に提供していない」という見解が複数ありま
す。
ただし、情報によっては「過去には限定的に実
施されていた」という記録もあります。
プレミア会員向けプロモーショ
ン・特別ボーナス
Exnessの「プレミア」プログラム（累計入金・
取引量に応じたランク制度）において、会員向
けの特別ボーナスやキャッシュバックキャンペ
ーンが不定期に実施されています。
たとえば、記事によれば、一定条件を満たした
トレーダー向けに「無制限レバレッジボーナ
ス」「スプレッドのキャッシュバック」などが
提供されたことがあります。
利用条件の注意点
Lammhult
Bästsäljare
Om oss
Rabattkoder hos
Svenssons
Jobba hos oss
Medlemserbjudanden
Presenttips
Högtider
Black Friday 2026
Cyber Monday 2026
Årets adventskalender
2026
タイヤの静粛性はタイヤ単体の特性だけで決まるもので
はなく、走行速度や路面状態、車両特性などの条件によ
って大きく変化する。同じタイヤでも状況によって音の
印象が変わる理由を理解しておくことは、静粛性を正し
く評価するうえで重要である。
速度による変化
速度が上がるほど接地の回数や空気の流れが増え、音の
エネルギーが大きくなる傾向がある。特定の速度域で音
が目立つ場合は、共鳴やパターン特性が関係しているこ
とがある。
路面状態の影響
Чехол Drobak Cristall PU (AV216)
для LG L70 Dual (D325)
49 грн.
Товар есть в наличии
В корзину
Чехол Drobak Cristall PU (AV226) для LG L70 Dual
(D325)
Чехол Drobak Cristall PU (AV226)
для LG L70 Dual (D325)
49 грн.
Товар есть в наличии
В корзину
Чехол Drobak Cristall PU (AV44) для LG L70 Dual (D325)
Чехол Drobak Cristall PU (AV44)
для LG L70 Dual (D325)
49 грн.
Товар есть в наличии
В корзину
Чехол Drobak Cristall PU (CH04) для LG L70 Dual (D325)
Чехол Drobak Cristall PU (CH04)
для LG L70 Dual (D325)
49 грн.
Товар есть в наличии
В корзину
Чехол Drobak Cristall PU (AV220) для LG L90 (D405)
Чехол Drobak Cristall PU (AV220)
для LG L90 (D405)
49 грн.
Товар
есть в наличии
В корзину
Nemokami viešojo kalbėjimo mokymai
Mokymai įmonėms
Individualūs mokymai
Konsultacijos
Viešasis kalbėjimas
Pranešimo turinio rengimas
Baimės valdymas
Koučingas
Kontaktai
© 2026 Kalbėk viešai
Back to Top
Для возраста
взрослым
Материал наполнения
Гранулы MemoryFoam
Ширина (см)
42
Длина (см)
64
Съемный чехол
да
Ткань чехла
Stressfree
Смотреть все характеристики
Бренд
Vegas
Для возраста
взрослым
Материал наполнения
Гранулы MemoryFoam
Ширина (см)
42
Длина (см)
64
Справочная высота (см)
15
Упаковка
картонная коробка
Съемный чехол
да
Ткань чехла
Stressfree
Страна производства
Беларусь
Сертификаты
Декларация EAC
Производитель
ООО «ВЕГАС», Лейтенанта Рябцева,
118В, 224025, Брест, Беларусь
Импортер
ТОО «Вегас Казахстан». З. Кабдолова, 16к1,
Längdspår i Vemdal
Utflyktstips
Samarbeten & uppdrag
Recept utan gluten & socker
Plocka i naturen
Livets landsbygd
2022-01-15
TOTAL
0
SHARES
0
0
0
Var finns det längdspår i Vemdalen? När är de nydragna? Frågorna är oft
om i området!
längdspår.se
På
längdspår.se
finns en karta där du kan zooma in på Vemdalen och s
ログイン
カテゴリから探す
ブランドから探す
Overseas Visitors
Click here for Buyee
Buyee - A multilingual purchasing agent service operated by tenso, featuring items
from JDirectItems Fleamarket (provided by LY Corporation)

▶ About this exercise:
Repeat the data word for word. Leave nothing out.

▶ Task output:
に提供していない」という見解が複数ありま
す。
ただし、情報によっては「過去には限定的に実
施されていた」という記録もあります。
プレミア会員向けプロモーショ
ン・特別ボーナス
Exnessの「プレミア」プログラム（累計入金・
取引量に応じたランク制度）において、会員向
けの特別ボーナスやキャッシュバックキャンペ
ーンが不定期に実施されています。
たとえば、記事によれば、一定条件を満たした
トレーダー向けに「無制限レバレッジボーナ
ス」「スプレッドのキャッシュバック」などが
提供されたことがあります。
利用条件の注意点
Lammhult
Bästsäljare
Om oss
Rabattkoder hos
Svenssons
Jobba hos oss
Medlemserbjudanden
Presenttips
Högtider
Black Friday 2026
Cyber Monday 2026
Årets adventskalender
2026
タイヤの静粛性はタイヤ単体の特性だけで決まるもので
はなく、走行速度や路面状態、車両特性などの条件によ
って大きく変化する。同じタイヤでも状況によって音の
印象が変わる理由を理解しておくことは、静粛性を正し
く評価するうえで重要である。
速度による変化
速度が上がるほど接地の回数や空気の流れが増え、音の
エネルギーが大きくなる傾向がある。特定の速度域で音
が目立つ場合は、共鳴やパターン特性が関係しているこ
とがある。
路面状態の影響
Чехол Drobak Cristall PU (AV216)
для LG L70 Dual (D325)
49 грн.
Товар есть в наличии
В корзину
Чехол Drobak Cristall PU (AV226) для LG L70 Dual
(D325)
Чехол Drobak Cristall PU (AV226)
для LG L70 Dual (D325)
49 грн.
Товар есть в наличии
В корзину
Чехол Drobak Cristall PU (AV44) для LG L70 Dual (D325)
Чехол Drobak Cristall PU (AV44)
для LG L70 Dual (D325)
49 грн.
Товар есть в наличии
В корзину
Чехол Drobak Cristall PU (CH04) для LG L70 Dual (D325)
Чехол Drobak Cristall PU (CH04)
для LG L70 Dual (D325)
49 грн.
Товар есть в наличии
В корзину
Чехол Drobak Cristall PU (AV220) для LG L90 (D405)
Чехол Drobak Cristall PU (AV220)
для LG L90 (D405)
49 грн.
Товар
есть в наличии
В корзину
Nemokami viešojo kalbėjimo mokymai
Mokymai įmonėms
Individualūs mokymai
Konsultacijos
Viešasis kalbėjimas
Pranešimo turinio rengimas
Baimės valdymas
Koučingas
Kontaktai
© 2026 Kalbėk viešai
Back to Top
Для возраста
взрослым
Материал наполнения
Гранулы MemoryFoam
Ширина (см)
42
Длина (см)
64
Съемный чехол
да
Ткань чехла
Stressfree
Смотреть все характеристики
Бренд
Vegas
Для возраста
взрослым
Материал наполнения
Гранулы MemoryFoam
Ширина (см)
42
Длина (см)
64
Справочная высота (см)
15
Упаковка
картонная коробка
Съемный чехол
да
Ткань чехла
Stressfree
Страна производства
Беларусь
Сертификаты
Декларация EAC
Производитель
ООО «ВЕГАС», Лейтенанта Рябцева,
118В, 224025, Брест, Беларусь
Импортер
ТОО «Вегас Казахстан». З. Кабдолова, 16к1,
Längdspår i Vemdal
Utflyktstips
Samarbeten & uppdrag
Recept utan gluten & socker
Plocka i naturen
Livets landsbygd
2022-01-15
TOTAL
0
SHARES
0
0
0
Var finns det längdspår i Vemdalen? När är de nydragna? Frågorna är oft
om i området!
längdspår.se
På
längdspår.se
finns en karta där du kan zooma in på Vemdalen och s
ログイン
カテゴリから探す
ブランドから探す
Overseas Visitors
Click here for Buyee
Buyee - A multilingual purchasing agent service operated by tenso, featuring items
from JDirectItems Fleamarket (provided by LY Corporation)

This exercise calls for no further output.